### Work to complete
Which lines belong in your copy? Those from the start of the data through the line with "Szerkesztőségi", exactly as written, without any pictures.

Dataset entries
* * * * * * *

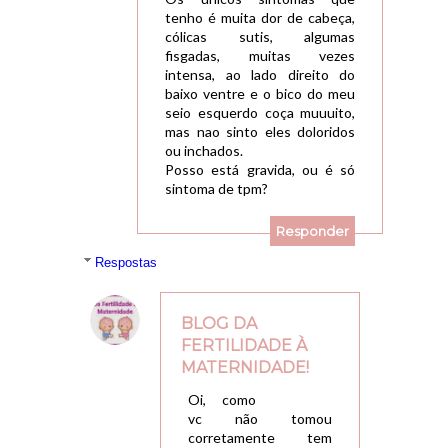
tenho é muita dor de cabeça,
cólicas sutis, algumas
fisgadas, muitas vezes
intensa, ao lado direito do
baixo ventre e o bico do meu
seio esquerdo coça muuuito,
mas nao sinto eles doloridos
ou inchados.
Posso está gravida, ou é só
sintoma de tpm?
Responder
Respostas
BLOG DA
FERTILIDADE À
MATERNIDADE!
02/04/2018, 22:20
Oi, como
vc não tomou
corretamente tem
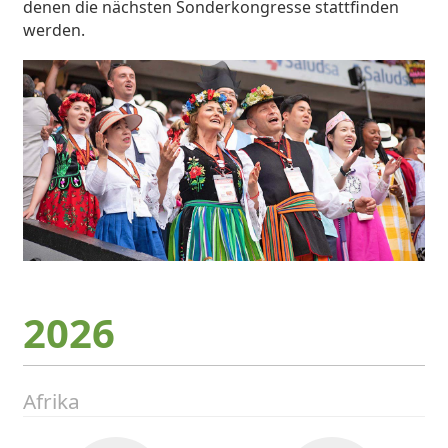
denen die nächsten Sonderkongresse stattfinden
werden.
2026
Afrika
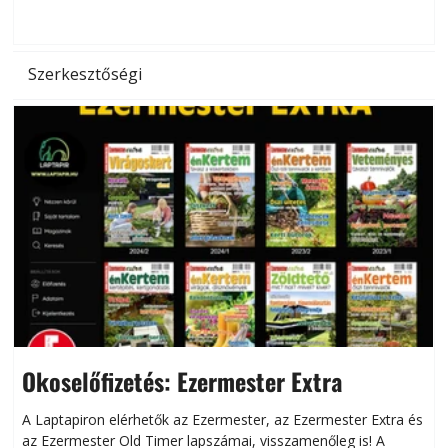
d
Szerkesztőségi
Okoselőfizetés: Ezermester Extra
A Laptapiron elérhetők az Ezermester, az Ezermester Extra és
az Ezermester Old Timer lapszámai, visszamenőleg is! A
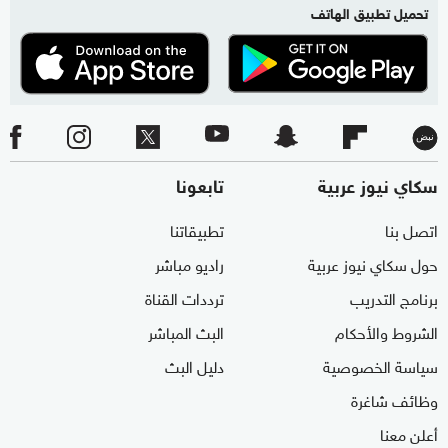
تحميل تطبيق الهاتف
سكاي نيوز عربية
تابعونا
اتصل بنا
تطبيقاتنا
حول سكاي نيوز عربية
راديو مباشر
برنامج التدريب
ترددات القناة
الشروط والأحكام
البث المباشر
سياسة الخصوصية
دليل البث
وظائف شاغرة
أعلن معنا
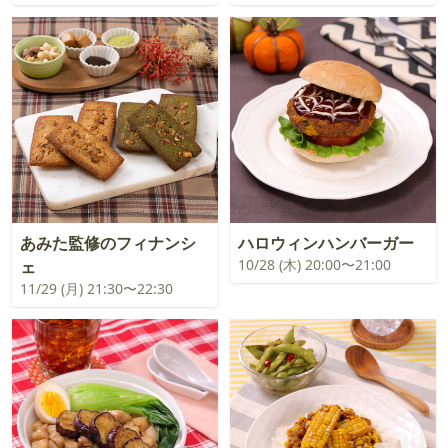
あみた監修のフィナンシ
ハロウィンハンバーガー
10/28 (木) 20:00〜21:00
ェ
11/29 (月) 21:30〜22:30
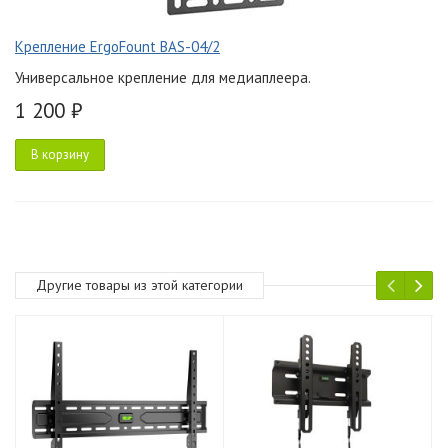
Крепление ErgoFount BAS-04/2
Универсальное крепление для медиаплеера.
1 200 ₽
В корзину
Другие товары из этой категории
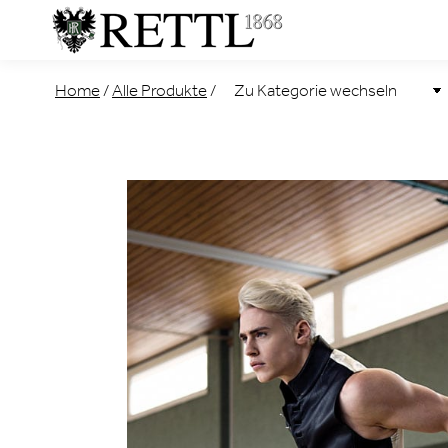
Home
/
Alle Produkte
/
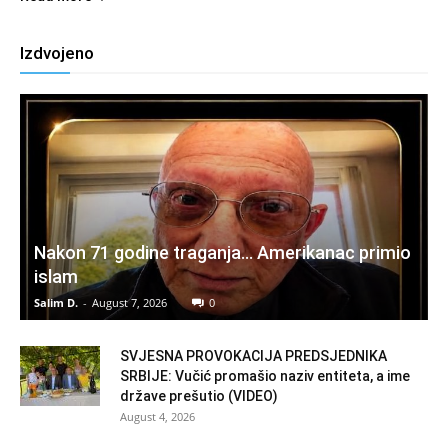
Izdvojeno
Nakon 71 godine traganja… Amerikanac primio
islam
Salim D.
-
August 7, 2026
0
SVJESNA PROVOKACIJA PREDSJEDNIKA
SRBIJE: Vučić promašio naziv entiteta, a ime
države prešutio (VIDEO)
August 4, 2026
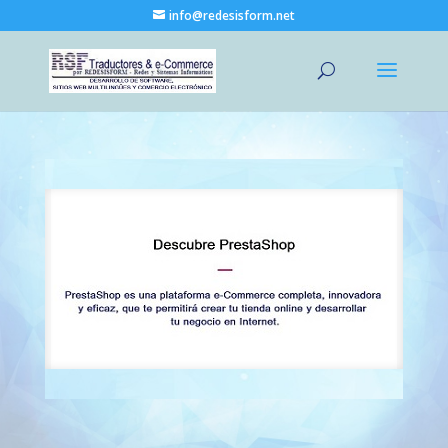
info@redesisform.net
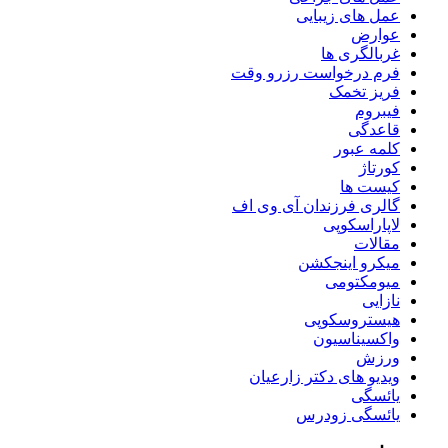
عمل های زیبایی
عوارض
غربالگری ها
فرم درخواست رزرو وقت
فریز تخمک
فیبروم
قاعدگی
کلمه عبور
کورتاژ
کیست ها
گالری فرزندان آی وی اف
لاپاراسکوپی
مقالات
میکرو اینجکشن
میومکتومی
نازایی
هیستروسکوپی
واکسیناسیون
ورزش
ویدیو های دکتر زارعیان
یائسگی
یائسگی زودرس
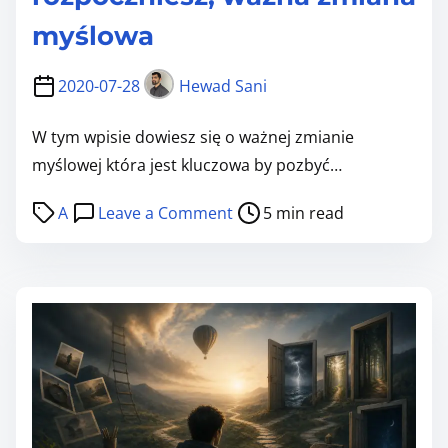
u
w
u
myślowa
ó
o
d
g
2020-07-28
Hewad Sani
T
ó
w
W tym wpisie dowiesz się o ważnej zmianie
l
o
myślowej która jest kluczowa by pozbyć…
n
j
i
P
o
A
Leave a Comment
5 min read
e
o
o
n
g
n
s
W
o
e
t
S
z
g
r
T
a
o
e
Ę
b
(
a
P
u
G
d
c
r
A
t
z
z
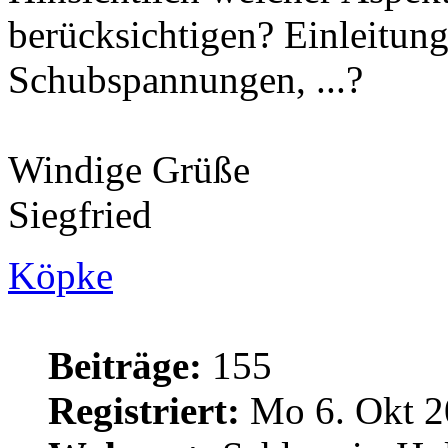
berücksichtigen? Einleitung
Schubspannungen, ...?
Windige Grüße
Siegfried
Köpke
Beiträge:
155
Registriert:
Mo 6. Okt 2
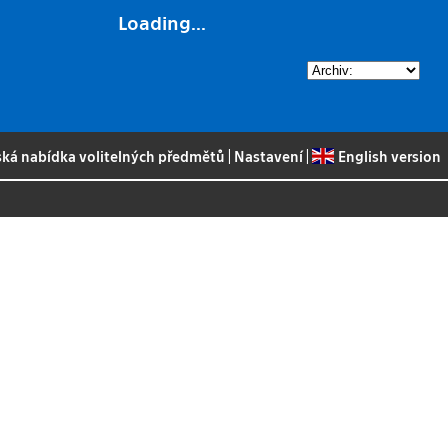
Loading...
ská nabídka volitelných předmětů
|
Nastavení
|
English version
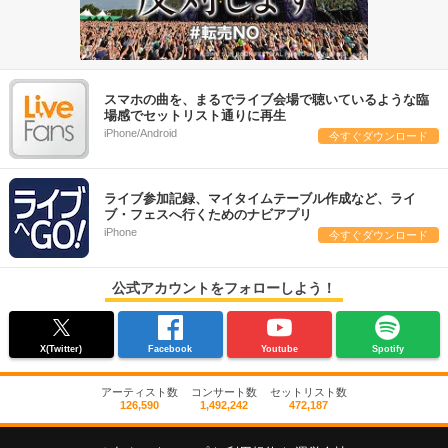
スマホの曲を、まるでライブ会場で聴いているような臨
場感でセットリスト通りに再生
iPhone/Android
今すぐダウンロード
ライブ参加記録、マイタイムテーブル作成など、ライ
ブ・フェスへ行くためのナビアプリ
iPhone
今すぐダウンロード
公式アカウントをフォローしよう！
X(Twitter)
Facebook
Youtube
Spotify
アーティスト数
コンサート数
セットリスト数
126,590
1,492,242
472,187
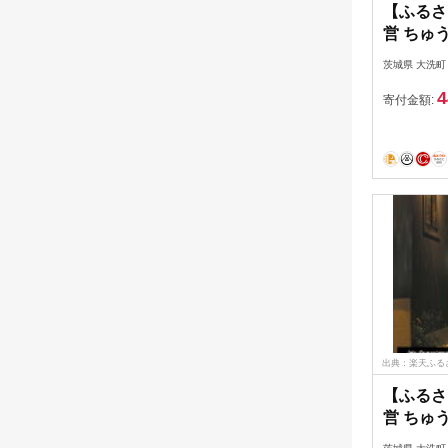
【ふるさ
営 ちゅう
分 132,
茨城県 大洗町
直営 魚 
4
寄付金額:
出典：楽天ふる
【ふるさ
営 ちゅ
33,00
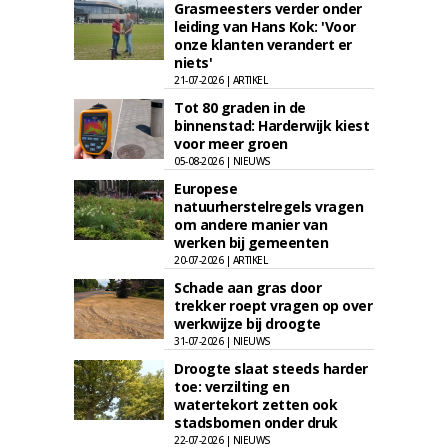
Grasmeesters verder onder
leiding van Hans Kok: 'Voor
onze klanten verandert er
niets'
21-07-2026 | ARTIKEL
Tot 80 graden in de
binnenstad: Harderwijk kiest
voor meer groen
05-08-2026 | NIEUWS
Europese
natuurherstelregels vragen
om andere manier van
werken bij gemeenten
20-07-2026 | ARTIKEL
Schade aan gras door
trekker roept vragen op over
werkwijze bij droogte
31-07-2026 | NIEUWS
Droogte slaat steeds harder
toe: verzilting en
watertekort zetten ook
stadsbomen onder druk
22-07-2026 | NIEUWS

* * * * * * *

### Result of the task
tenho é muita dor de cabeça,
cólicas sutis, algumas
fisgadas, muitas vezes
intensa, ao lado direito do
baixo ventre e o bico do meu
seio esquerdo coça muuuito,
mas nao sinto eles doloridos
ou inchados.
Posso está gravida, ou é só
sintoma de tpm?
Responder
Respostas
BLOG DA
FERTILIDADE À
MATERNIDADE!
02/04/2018, 22:20
Oi, como
vc não tomou
corretamente tem
denen die nächsten Sonderkongresse stattfinden
werden.
2026
Afrika
d
Szerkesztőségi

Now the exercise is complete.